Check every line of the entries for "Pele", and copy the lines that hold it.
Data for review: Begin
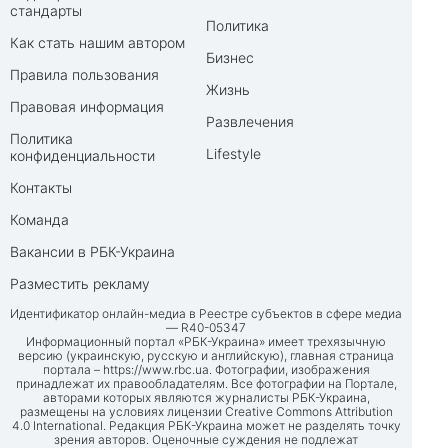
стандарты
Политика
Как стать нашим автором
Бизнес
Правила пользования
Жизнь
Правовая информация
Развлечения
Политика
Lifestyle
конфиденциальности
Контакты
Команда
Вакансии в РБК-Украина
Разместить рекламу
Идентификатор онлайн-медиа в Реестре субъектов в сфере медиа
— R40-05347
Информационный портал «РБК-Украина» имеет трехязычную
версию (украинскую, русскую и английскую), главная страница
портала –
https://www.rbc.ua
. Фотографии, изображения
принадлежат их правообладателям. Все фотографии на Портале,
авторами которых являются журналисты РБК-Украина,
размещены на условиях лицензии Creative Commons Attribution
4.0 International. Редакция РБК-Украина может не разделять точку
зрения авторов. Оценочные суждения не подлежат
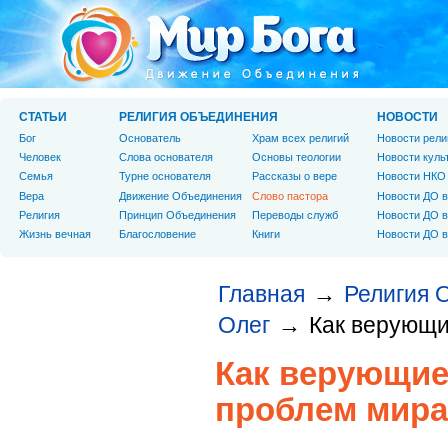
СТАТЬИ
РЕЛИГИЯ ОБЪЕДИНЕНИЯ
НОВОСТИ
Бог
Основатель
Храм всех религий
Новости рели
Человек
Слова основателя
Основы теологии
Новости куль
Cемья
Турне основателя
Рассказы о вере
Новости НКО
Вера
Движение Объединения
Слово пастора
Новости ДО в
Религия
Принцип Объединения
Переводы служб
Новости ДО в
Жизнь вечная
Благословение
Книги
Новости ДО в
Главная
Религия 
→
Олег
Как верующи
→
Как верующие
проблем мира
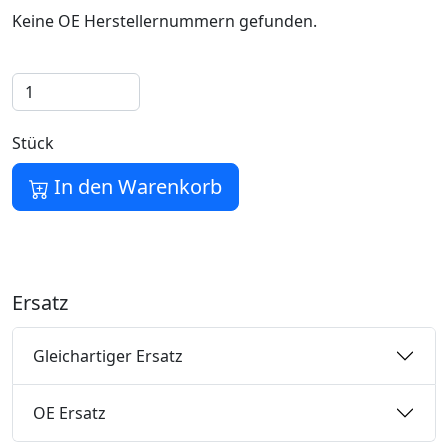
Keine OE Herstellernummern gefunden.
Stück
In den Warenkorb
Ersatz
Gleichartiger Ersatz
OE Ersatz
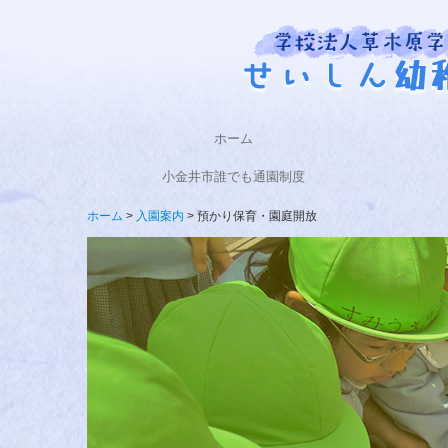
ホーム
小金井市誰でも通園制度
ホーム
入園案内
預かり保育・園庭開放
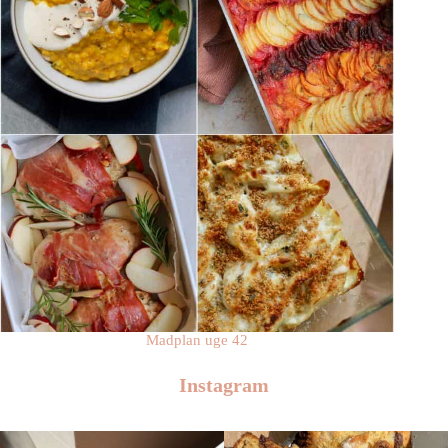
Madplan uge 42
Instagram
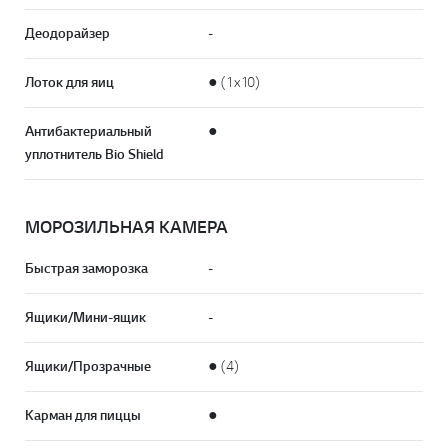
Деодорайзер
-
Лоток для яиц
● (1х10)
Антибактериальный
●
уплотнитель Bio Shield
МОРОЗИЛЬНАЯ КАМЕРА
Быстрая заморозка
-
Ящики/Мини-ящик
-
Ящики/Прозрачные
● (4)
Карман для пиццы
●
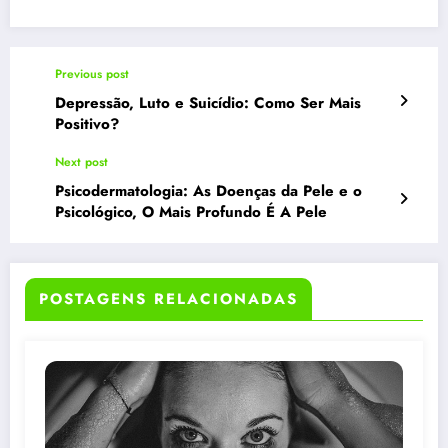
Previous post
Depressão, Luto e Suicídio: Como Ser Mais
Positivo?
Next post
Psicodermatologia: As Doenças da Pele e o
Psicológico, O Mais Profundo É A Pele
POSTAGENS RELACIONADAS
Data for review: End
Task response:
Psicodermatologia: As Doenças da Pele e o
Psicológico, O Mais Profundo É A Pele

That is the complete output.